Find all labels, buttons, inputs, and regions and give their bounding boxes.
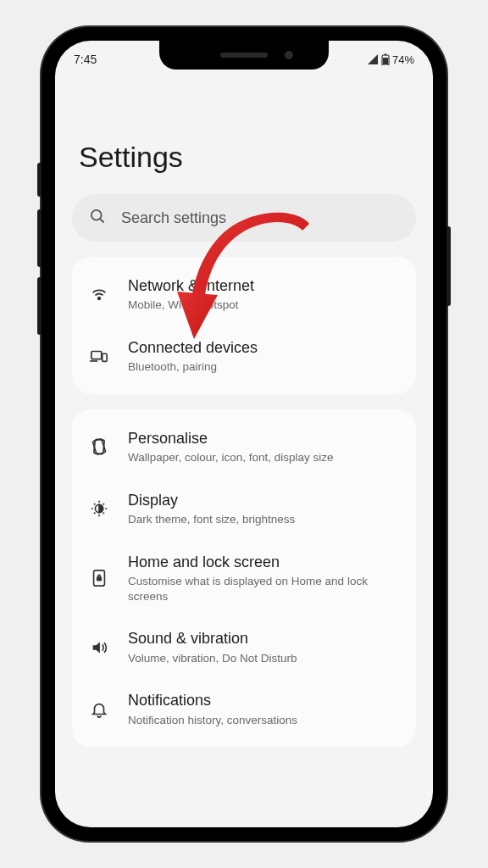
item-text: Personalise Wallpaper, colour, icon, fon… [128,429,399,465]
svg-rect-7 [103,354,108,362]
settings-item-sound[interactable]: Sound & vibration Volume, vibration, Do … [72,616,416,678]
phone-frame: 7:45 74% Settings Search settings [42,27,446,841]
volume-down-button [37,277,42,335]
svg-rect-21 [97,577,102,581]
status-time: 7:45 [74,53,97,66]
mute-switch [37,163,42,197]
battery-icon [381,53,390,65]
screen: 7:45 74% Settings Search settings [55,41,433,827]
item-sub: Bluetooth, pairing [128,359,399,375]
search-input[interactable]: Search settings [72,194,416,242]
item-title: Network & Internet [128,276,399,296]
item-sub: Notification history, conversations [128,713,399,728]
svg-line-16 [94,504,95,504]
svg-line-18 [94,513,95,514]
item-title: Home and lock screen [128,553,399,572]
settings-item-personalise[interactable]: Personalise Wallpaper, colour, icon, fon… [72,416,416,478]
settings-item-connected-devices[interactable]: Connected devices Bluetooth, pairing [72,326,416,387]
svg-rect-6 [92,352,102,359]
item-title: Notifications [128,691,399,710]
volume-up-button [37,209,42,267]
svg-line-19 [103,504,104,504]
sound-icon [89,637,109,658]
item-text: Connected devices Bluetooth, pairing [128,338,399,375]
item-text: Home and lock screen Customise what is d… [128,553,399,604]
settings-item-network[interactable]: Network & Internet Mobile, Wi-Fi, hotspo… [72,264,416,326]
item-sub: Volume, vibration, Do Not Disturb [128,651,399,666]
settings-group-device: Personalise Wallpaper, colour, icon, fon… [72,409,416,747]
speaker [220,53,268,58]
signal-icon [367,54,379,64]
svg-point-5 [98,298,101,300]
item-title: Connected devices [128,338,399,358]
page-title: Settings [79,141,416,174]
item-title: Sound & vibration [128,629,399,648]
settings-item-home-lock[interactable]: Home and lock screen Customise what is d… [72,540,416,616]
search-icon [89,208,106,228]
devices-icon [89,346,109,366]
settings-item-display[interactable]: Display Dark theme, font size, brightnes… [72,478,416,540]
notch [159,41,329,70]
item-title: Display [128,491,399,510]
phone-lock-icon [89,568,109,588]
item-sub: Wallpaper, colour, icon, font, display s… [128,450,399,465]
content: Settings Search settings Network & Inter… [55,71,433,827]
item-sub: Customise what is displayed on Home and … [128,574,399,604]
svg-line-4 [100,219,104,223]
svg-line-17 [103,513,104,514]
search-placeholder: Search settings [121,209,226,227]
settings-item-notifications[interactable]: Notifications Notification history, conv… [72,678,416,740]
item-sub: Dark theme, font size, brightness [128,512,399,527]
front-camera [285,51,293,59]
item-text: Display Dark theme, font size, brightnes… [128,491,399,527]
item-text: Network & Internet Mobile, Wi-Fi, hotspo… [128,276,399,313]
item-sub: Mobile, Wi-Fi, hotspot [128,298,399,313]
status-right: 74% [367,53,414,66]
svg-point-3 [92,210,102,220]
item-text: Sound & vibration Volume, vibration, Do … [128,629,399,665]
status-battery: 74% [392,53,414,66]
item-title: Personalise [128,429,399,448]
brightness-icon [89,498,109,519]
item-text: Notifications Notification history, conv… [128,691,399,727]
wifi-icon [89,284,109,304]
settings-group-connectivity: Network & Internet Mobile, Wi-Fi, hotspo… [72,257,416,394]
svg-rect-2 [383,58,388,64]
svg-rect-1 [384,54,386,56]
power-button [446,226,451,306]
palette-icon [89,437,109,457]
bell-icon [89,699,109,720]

.....

WORK REQUIRED:
Retype the listing above exactly. Pictures are not part of the copy.

TASK OUTPUT:
Find all labels, buttons, inputs, and regions and give their bounding boxes.
item-text: Personalise Wallpaper, colour, icon, fon… [128,429,399,465]
svg-rect-7 [103,354,108,362]
settings-item-sound[interactable]: Sound & vibration Volume, vibration, Do … [72,616,416,678]
phone-frame: 7:45 74% Settings Search settings [42,27,446,841]
volume-down-button [37,277,42,335]
svg-rect-21 [97,577,102,581]
status-time: 7:45 [74,53,97,66]
mute-switch [37,163,42,197]
battery-icon [381,53,390,65]
screen: 7:45 74% Settings Search settings [55,41,433,827]
item-sub: Bluetooth, pairing [128,359,399,375]
search-input[interactable]: Search settings [72,194,416,242]
item-title: Network & Internet [128,276,399,296]
item-sub: Notification history, conversations [128,713,399,728]
svg-line-16 [94,504,95,504]
svg-line-18 [94,513,95,514]
item-title: Home and lock screen [128,553,399,572]
settings-item-personalise[interactable]: Personalise Wallpaper, colour, icon, fon… [72,416,416,478]
settings-item-connected-devices[interactable]: Connected devices Bluetooth, pairing [72,326,416,387]
svg-rect-6 [92,352,102,359]
item-title: Notifications [128,691,399,710]
volume-up-button [37,209,42,267]
svg-line-19 [103,504,104,504]
sound-icon [89,637,109,658]
item-text: Connected devices Bluetooth, pairing [128,338,399,375]
item-text: Home and lock screen Customise what is d… [128,553,399,604]
settings-item-network[interactable]: Network & Internet Mobile, Wi-Fi, hotspo… [72,264,416,326]
item-sub: Volume, vibration, Do Not Disturb [128,651,399,666]
settings-group-device: Personalise Wallpaper, colour, icon, fon… [72,409,416,747]
speaker [220,53,268,58]
signal-icon [367,54,379,64]
svg-point-5 [98,298,101,300]
item-title: Connected devices [128,338,399,358]
page-title: Settings [79,141,416,174]
item-title: Sound & vibration [128,629,399,648]
settings-item-home-lock[interactable]: Home and lock screen Customise what is d… [72,540,416,616]
search-icon [89,208,106,228]
devices-icon [89,346,109,366]
settings-item-display[interactable]: Display Dark theme, font size, brightnes… [72,478,416,540]
notch [159,41,329,70]
item-title: Display [128,491,399,510]
phone-lock-icon [89,568,109,588]
item-sub: Wallpaper, colour, icon, font, display s… [128,450,399,465]
content: Settings Search settings Network & Inter… [55,71,433,827]
item-sub: Customise what is displayed on Home and … [128,574,399,604]
svg-line-4 [100,219,104,223]
svg-line-17 [103,513,104,514]
search-placeholder: Search settings [121,209,226,227]
settings-item-notifications[interactable]: Notifications Notification history, conv… [72,678,416,740]
item-sub: Dark theme, font size, brightness [128,512,399,527]
front-camera [285,51,293,59]
item-text: Display Dark theme, font size, brightnes… [128,491,399,527]
item-text: Network & Internet Mobile, Wi-Fi, hotspo… [128,276,399,313]
item-sub: Mobile, Wi-Fi, hotspot [128,298,399,313]
status-right: 74% [367,53,414,66]
svg-point-3 [92,210,102,220]
item-text: Sound & vibration Volume, vibration, Do … [128,629,399,665]
status-battery: 74% [392,53,414,66]
item-title: Personalise [128,429,399,448]
brightness-icon [89,498,109,519]
item-text: Notifications Notification history, conv… [128,691,399,727]
wifi-icon [89,284,109,304]
settings-group-connectivity: Network & Internet Mobile, Wi-Fi, hotspo… [72,257,416,394]
svg-rect-2 [383,58,388,64]
svg-rect-1 [384,54,386,56]
power-button [446,226,451,306]
palette-icon [89,437,109,457]
bell-icon [89,699,109,720]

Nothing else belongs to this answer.